In this section, we will extend Theorem \ref{dean2} to any 2-connected locally finite infinite graph $G$ and prove that $\overline{G_C}$ is 2-arc-connected. Note that Lemma \ref{fund3}(a) implies that every vertex is incident to at least two contractible edges. Hence, $G_C$ is spanning. Using the following two lemmas, it is easy to see that $\overline{G_C}$ is arc-connected.

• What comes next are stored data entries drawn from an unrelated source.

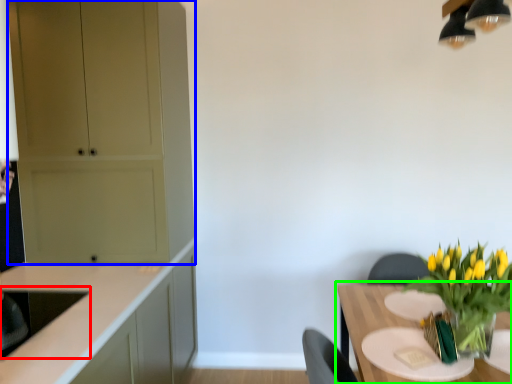 Question: Which object is the closest to the sink (highlighted by a red box)? Choose among these: cabinetry (highlighted by a blue box) or table (highlighted by a green box).

Choices:
 (A) cabinetry
 (B) table

Answer: (A) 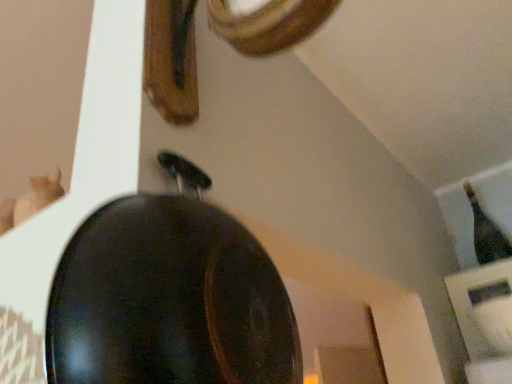 Question: In terms of width, does green glass bottle at upper right look wider or thinner when compared to shiny black frying pan at center?

Choices:
 (A) wide
 (B) thin

Answer: (A)

Question: From a real-world perspective, is green glass bottle at upper right positioned above or below shiny black frying pan at center?

Choices:
 (A) below
 (B) above

Answer: (B)

Question: Based on their sizes in the image, would you say green glass bottle at upper right is bigger or smaller than shiny black frying pan at center?

Choices:
 (A) small
 (B) big

Answer: (A)

Question: In terms of height, does shiny black frying pan at center look taller or shorter compared to green glass bottle at upper right?

Choices:
 (A) tall
 (B) short

Answer: (B)

Question: From the image's perspective, is shiny black frying pan at center located above or below green glass bottle at upper right?

Choices:
 (A) above
 (B) below

Answer: (A)

Question: Visually, is shiny black frying pan at center positioned to the left or to the right of green glass bottle at upper right?

Choices:
 (A) left
 (B) right

Answer: (A)

Question: Is shiny black frying pan at center inside or outside of green glass bottle at upper right?

Choices:
 (A) outside
 (B) inside

Answer: (A) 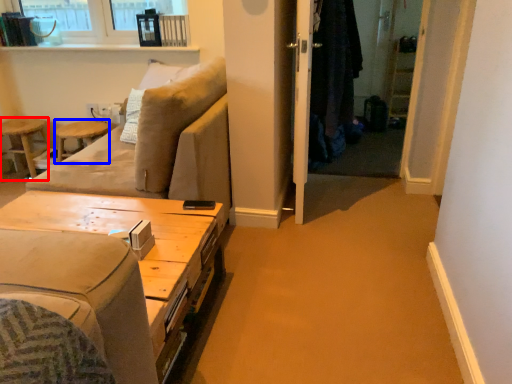 Question: Which of the following is the closest to the observer, bar stool (highlighted by a red box) or bar stool (highlighted by a blue box)?

Choices:
 (A) bar stool
 (B) bar stool

Answer: (B) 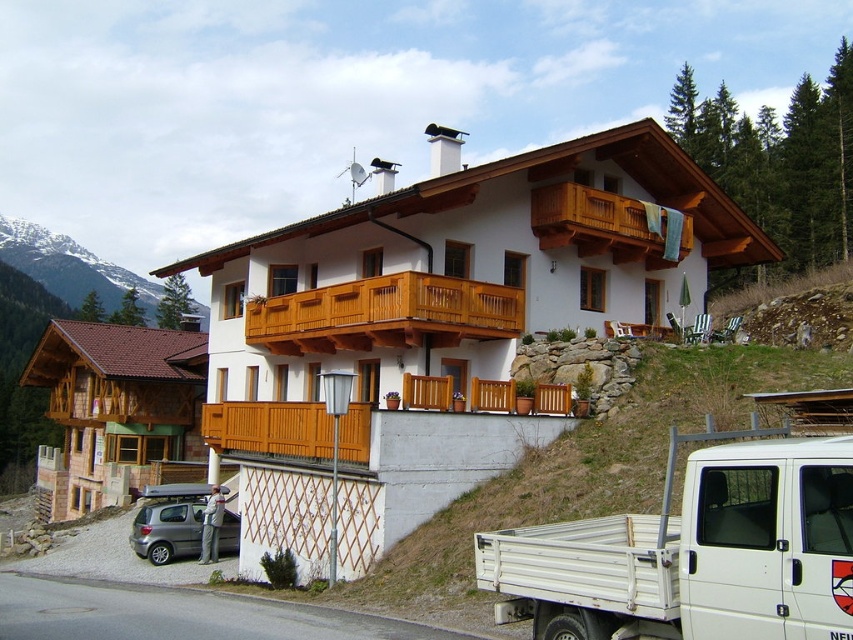 Is point (395, 236) closer to viewer compared to point (444, 296)?

No, (395, 236) is further to viewer.

Consider the image. Does white wooden chalet at center have a lesser width compared to wooden at center?

No, white wooden chalet at center is not thinner than wooden at center.

Is point (381, 296) positioned before point (315, 296)?

Yes, point (381, 296) is in front of point (315, 296).

Where is `white wooden chalet at center`? The height and width of the screenshot is (640, 853). white wooden chalet at center is located at coordinates (456, 266).

Is white metallic truck at lower right taller than metallic gray hatchback at lower left?

In fact, white metallic truck at lower right may be shorter than metallic gray hatchback at lower left.

Which is in front, point (521, 612) or point (181, 508)?

Point (521, 612)

The image size is (853, 640). I want to click on white metallic truck at lower right, so pyautogui.click(x=695, y=552).

Does wooden balcony at upper center have a greater height compared to metallic gray hatchback at lower left?

Correct, wooden balcony at upper center is much taller as metallic gray hatchback at lower left.

Who is more distant from viewer, (x=602, y=195) or (x=236, y=545)?

Answer: Point (x=602, y=195)

Between point (573, 218) and point (178, 545), which one is positioned in front?

Point (573, 218) is in front.

Locate an element on the screen. wooden balcony at upper center is located at coordinates (606, 225).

\begin{lemma}[Diestel \cite{diestel}]\label{subspaceconn}
Let $G$ be a locally finite graph. Then a standard subspace of $|G|$ is connected if and only if it contains an edge from every finite cut of $G$ of which it meets both sides.
\end{lemma}

\begin{lemma}[Diestel and K{\"u}hn \cite{tst}]\label{connimplyaconn}
If $G$ is a locally finite graph, then every closed connected subspace of $|G|$ is arc-connected.
\end{lemma}

\begin{theorem}\label{G_Cconn}
Let $G$ be a $2$-connected locally finite infinite graph and $G_C$ be the subgraph induced by all the contractible edges in $G$. Then $\overline{G_C}$ is arc-connected.
\end{theorem}

\noindent{\em Proof.}
Let $F$ be any finite cut of $G$. By Lemma \ref{fund3}(a), $F$ contains at least two edges in $G_C$. Hence, $\overline{G_C}$ is connected by Lemma \ref{subspaceconn}. By Lemma \ref{connimplyaconn}, $\overline{G_C}$ is arc-connected.
\hfill $\Box$
\\

%\begin{lemma}\label{contexist}
%Let $G$ be a $2$-connected graph nonisomorphic to $K_3$. Let $\{x,y\}$ be a $2$-separator of $G$ and $C$ be a component of $G-\{x,y\}$. If $|E_G(x,C)|$ is finite, then $E_G(x,C)$ contains a contractible edge.
%\end{lemma}

%\noindent{\em Proof.}
%Note that $y$ is a cutvertex of $G-E_G(x,C)$. By Lemma \ref{fund3}(b), $E_G(x,C)$ contains a contractible edge.
%\hfill $\Box$

%\begin{lemma}[Dean \cite{dean}]\label{contexist}
%Let $G$ be a $2$-connected graph nonisomorphic to $K_3$. If $F$ is a finite subset of $E_G(G)$ such that $G-F$ is not $2$-connected, then $F$ contains a contractible edge.
%\end{lemma}

Next, we prove that $\overline{G_C}$ is 2-connected.

\begin{lemma}\label{key}
Let $G$ be a $2$-connected locally finite infinite graph and $x$ be a point of $|G|$. Suppose there is a partition $(X,X')$ of $V(G\setminus x)$ such that $E_G(X,X')$ is non-empty and all edges in $E_G(X,X')$ are non-contractible. Then $G$ contains a subdivision of a $1$-way infinite ladder $L$ consisting of two disjoint rays: $R:=x_0P_1x_1P_2x_2\ldots$ and $R':=x_0'P_1'x_1'P_2'x_2'\ldots$ with the rungs of the ladder being $x_0x_0',x_1x_1',x_2x_2',\ldots$, all of which are $X$-$X'$ edges such that $x\notin\overline{L}$.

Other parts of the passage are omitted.